• **Task goal**
Give the number of lines in the listing that hold the word "World". Write nothing but that number.

• **Extracted records**
───

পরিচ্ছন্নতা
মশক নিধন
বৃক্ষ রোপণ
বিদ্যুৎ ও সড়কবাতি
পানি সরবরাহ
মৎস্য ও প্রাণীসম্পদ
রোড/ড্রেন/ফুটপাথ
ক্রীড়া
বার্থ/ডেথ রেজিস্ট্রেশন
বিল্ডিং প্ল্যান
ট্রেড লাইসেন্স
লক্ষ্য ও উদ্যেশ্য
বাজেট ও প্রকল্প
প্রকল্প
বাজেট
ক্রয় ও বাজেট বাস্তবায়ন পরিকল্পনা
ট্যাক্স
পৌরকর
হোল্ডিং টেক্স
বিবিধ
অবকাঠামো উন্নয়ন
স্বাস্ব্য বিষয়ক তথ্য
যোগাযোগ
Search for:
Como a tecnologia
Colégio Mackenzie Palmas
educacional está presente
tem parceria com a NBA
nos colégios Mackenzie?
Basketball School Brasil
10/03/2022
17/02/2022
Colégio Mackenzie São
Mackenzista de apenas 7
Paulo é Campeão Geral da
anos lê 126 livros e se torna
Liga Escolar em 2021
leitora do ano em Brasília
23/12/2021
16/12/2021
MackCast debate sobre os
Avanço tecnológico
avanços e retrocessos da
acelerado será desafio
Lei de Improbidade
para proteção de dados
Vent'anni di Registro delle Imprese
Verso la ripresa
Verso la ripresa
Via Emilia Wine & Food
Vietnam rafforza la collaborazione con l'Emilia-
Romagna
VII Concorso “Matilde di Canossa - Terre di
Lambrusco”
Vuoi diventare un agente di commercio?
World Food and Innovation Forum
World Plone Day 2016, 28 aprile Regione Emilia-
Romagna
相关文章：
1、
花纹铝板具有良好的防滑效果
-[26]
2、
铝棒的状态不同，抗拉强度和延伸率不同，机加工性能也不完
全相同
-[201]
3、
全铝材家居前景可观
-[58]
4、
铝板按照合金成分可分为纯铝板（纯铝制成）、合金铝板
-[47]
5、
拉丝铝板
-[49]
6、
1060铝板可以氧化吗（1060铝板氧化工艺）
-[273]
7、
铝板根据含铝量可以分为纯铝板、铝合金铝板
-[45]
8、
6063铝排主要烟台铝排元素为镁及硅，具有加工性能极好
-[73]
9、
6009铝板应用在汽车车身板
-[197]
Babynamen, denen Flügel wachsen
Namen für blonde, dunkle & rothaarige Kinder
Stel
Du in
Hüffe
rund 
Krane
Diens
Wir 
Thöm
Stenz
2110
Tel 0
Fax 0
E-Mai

───

• **Exercise solution**
2